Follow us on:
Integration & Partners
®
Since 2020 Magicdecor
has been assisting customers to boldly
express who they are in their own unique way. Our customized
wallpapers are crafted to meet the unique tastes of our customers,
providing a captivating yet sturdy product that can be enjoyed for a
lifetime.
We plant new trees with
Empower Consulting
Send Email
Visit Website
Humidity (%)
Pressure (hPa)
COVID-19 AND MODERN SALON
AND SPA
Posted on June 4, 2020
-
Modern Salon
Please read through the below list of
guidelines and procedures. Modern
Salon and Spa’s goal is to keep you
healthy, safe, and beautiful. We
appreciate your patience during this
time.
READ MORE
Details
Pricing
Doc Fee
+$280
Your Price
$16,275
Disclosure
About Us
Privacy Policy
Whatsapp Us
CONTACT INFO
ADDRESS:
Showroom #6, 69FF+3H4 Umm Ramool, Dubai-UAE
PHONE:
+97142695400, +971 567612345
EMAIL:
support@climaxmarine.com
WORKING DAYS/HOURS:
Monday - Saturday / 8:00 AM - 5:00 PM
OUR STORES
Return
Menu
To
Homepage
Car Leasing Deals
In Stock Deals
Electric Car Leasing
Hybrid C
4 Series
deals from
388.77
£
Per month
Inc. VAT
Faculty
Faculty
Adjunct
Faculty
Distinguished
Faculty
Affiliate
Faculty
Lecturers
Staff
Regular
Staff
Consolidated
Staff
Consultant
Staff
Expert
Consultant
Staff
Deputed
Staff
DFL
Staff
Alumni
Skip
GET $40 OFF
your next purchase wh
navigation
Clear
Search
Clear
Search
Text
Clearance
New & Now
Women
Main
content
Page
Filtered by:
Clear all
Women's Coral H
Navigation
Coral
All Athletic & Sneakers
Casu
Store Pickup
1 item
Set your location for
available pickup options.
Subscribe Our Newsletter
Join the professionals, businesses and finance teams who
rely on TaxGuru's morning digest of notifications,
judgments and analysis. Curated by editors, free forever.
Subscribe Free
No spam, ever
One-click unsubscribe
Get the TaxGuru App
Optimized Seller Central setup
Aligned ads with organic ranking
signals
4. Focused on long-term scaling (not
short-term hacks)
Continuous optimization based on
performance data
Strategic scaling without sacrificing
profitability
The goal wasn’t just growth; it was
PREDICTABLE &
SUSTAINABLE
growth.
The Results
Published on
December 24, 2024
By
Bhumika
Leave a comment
------------------------------
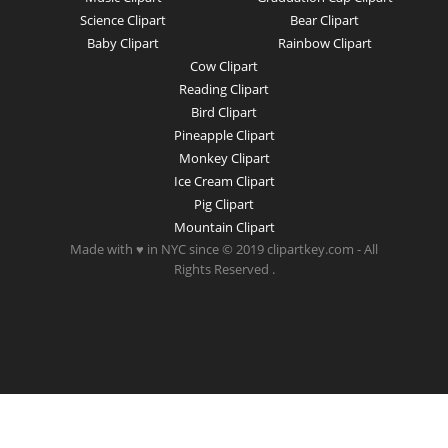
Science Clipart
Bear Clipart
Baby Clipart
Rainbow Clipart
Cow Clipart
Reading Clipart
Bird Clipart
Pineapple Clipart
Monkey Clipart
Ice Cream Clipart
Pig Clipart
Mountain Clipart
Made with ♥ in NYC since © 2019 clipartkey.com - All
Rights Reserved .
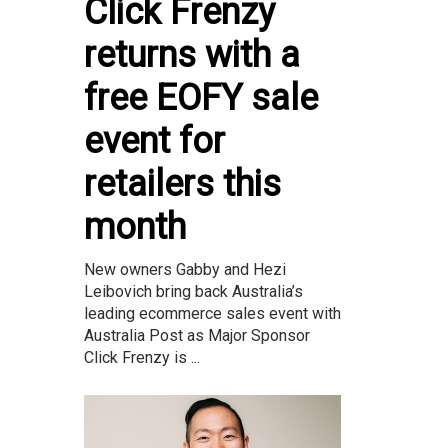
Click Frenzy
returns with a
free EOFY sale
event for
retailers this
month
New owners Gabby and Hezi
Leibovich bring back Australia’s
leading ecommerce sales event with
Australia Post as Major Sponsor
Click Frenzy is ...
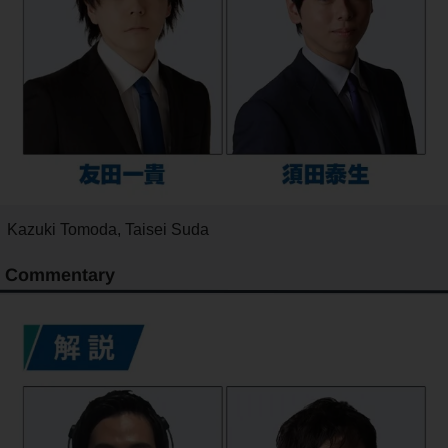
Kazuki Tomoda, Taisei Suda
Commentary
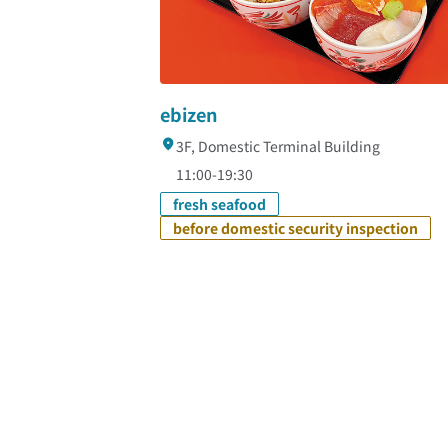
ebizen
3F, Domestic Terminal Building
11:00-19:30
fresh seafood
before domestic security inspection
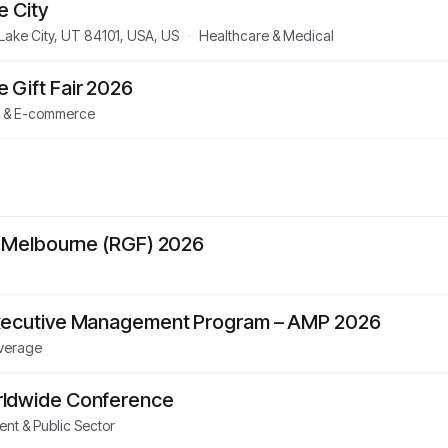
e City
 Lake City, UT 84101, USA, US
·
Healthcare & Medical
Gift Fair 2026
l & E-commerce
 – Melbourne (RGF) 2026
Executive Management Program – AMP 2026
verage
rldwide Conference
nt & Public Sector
------------------------------
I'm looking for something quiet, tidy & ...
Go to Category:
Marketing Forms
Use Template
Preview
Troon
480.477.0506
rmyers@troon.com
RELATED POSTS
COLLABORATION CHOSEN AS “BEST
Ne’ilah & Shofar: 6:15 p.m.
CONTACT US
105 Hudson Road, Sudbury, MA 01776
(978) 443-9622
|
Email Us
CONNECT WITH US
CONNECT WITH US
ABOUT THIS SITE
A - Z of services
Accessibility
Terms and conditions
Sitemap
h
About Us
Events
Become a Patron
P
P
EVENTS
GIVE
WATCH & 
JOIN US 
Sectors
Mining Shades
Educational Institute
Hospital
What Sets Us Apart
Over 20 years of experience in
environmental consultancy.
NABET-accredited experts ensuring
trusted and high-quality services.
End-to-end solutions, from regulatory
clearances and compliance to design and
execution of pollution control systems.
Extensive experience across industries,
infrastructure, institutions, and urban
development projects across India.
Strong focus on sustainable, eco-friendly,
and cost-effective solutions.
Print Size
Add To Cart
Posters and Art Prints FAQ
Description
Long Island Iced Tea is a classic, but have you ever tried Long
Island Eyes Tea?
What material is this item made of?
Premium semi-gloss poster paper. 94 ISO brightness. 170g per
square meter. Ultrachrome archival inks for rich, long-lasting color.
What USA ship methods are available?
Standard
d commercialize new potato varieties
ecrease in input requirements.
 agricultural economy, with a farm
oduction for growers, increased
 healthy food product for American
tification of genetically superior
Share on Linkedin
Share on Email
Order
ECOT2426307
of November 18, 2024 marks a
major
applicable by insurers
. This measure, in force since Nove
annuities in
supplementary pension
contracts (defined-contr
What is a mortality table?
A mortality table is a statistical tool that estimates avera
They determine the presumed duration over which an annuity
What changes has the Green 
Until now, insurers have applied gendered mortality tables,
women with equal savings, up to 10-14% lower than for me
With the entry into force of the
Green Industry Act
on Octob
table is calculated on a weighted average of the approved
------------------------------
Give again, word for word, every line of the listing above from the one with "infrastructure, institutions, and urban" to the one with "agricultural economy, with a farm", both inclusive, and nothing beyond them.

infrastructure, institutions, and urban
development projects across India.
Strong focus on sustainable, eco-friendly,
and cost-effective solutions.
Print Size
Add To Cart
Posters and Art Prints FAQ
Description
Long Island Iced Tea is a classic, but have you ever tried Long
Island Eyes Tea?
What material is this item made of?
Premium semi-gloss poster paper. 94 ISO brightness. 170g per
square meter. Ultrachrome archival inks for rich, long-lasting color.
What USA ship methods are available?
Standard
d commercialize new potato varieties
ecrease in input requirements.
 agricultural economy, with a farm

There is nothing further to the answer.